If you said yes, you’re not alone.
A lot of people struggle with it. In fact most people will say yes because it’s the polite thing to do.
While it’s easier to say no to strangers, it’s especially difficult to say no if a person is close to you. Either a member of your family, one of your friends, or your boss.
Saying no can make people so uncomfortable, they would prefer to say yes just to keep the peace.
Why people can’t say no
Being social creatures, we all have a need to belong. We all have a survival mechanism that will instinctively want follow the majority, where protection can be found by sticking together rather than being left out on our own.
To avoid the risk and fear of being left out or being alone, it’s possible to go to great lengths to maintain relationship and connection with others. Meaning, the fear of losing a relationship or connection with others can be so great, people will say yes when they really want to so no.
Prized beliefs that become barriers
Sometimes, people struggle with saying no because they may have been brought up to believe that saying no is mean or selfish. The guilt experienced after saying no can be so overwhelming that rather than feeling it, it’s avoided by saying yes.
5 tips to help you say no
To help you begin to be able to start saying no, here are some tips to get you going.
Tip 1. Give yourself time
Often people feel pressured to say yes. There is an illusion that there is an urgency and an answer is needed right now. The reality is that unless there is a serious injury, a major crisis or someone is dying, most things can wait!
Give yourself time to think about what you’re being asked to do. It’s helpful to give a timeframe for when you expect to give a response.
Tip 2. Do you have the time and resources to say yes?

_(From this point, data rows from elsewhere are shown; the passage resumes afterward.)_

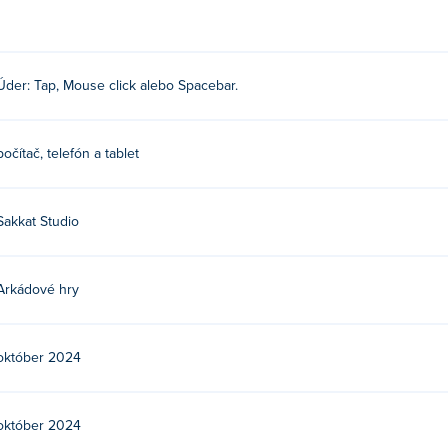
Úder: Tap, Mouse click alebo Spacebar.
počítač, telefón a tablet
Sakkat Studio
Arkádové hry
október 2024
október 2024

Start to think about whether you have the time, resources, or if you’re comfortable with what you’re being asked to do. There is always something jumping up and down trying to get your attention. If you say yes to everything, chances are you will run out of energy, and your ability to do what you need to becomes compromised.
Knowing what your day to day priorities are, and whether you have the time and energy to make commitments outside of that, makes it easier to say no. The clearer you are about your reasons, the greater your conviction. This clarity will help to enable you address feelings of guilt.
Tip 3. Address the guilt
When we’re feeling guilty, it means that it’s motivating a need within us to apologise for something we’ve done wrong. So ask yourself, do I need to apologise for saying no? Am I wrong for saying no?
Chances are it’s not that you’ve done something ”wrong”, but that there are other more pressing priorities or needs at stake. So the question you need to ask yourself here is, is guilt appropriate?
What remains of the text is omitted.